Calorie restriction doesn’t need to be extreme. The core principle is that your body ramps up NAD+ during periods of energy scarcity as a way to optimize cellular function under stress. Intermittent fasting likely taps into this same pathway, though most of the controlled data comes from sustained calorie restriction in animal models rather than time-restricted eating in humans. Still, the biology is consistent: metabolic stress from reduced food intake pushes NAD+ levels upward.
Foods That Provide NAD+ Precursors
Certain foods contain small amounts of NMN and NR naturally. Edamame has the highest measured NMN content at 0.47 to 1.88 mg per 100 grams, followed by avocado at 0.36 to 1.60 mg per 100 grams. Broccoli, cucumber, cabbage, and tomato contain smaller amounts. Raw meats and seafood provide 0.06 to 0.42 mg per 100 grams. Cow’s milk is the richest measured source of NR, and human breast milk contains the most NMN of any milk tested. Craft beers brewed with yeast also produce measurable NR and NMN during fermentation.
To put these numbers in perspective, you’d need to eat dozens of kilograms of edamame daily to match even a low-dose NMN supplement. Dietary sources contribute to your baseline NAD+ production but can’t replicate the concentrated boost of a supplement. More broadly, your body also makes NAD+ from tryptophan (found in turkey, eggs, cheese, and other protein-rich foods) and niacin (abundant in chicken, tuna, peanuts, and mushrooms). Eating enough protein and B vitamins supports the raw material supply your cells need.
IV NAD+ Therapy
IV infusions of NAD+ are marketed at wellness clinics, typically for anti-aging, addiction recovery, or energy enhancement. These infusions bypass the digestive system and deliver NAD+ directly into the bloodstream. However, published clinical evidence supporting IV NAD+ is thin. A systematic review of NAD supplementation across various clinical conditions found that studied protocols were overwhelmingly oral, not intravenous. The side effects reported across NAD supplementation studies (oral forms) included muscle pain in 24% of participants, nervous system complaints in 22%, fatigue in 20%, sleep disturbance in 20%, and headaches in 18%. Gastrointestinal issues, nausea, and skin rash occurred in smaller numbers.
IV sessions at clinics typically cost several hundred dollars each and are not covered by insurance. Without robust trial data on IV-specific dosing, safety, and effectiveness, it’s the least evidence-backed option on this list.

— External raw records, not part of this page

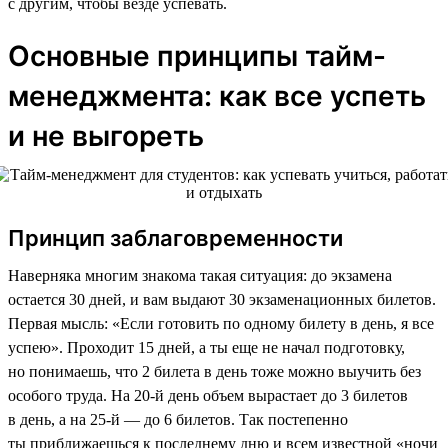
с другим, чтобы везде успевать.
Основные принципы тайм-
менеджмента: как все успеть
и не выгореть
Принцип заблаговременности
Наверняка многим знакома такая ситуация: до экзамена
остается 30 дней, и вам выдают 30 экзаменационных билетов.
Первая мысль: «Если готовить по одному билету в день, я все
успею». Проходит 15 дней, а ты еще не начал подготовку,
но понимаешь, что 2 билета в день тоже можно выучить без
особого труда. На 20-й день объем вырастает до 3 билетов
в день, а на 25-й — до 6 билетов. Так постепенно
ты приближаешься к последнему дню и всем известной «ночи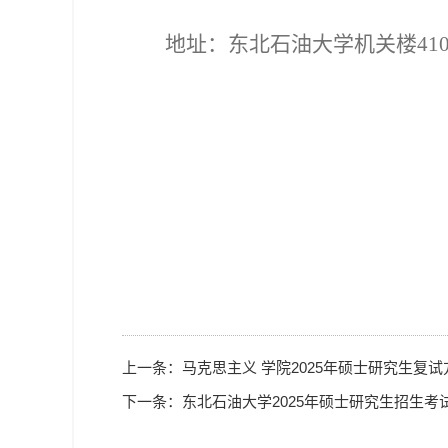
地址：东北石油大学机关
楼
41
上一条：
马克思主义 学院2025年硕士研究生复试
下一条：
东北石油大学2025年硕士研究生招生考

Combining Strategies for the Biggest Effect
These approaches are not mutually exclusive. Exercise increases the enzyme that recycles NAD+ in your cells. Precursor supplements provide more raw material to feed that recycling process. Fasting activates the downstream proteins that use NAD+ for repair and energy regulation. A practical combination might look like regular strength training or cardio several days a week, an NR or NMN supplement at a dose supported by trial data (250 to 1,000 mg daily depending on the precursor), adequate protein and B vitamin intake from food, and occasional periods of calorie restriction or time-restricted eating.
The decline of NAD+ with age is real and well-documented, with brain imaging studies showing a 10% to 25% drop between young adulthood and old age. But the tools to counteract that decline are accessible, and the strongest ones, exercise and nutrition, cost nothing.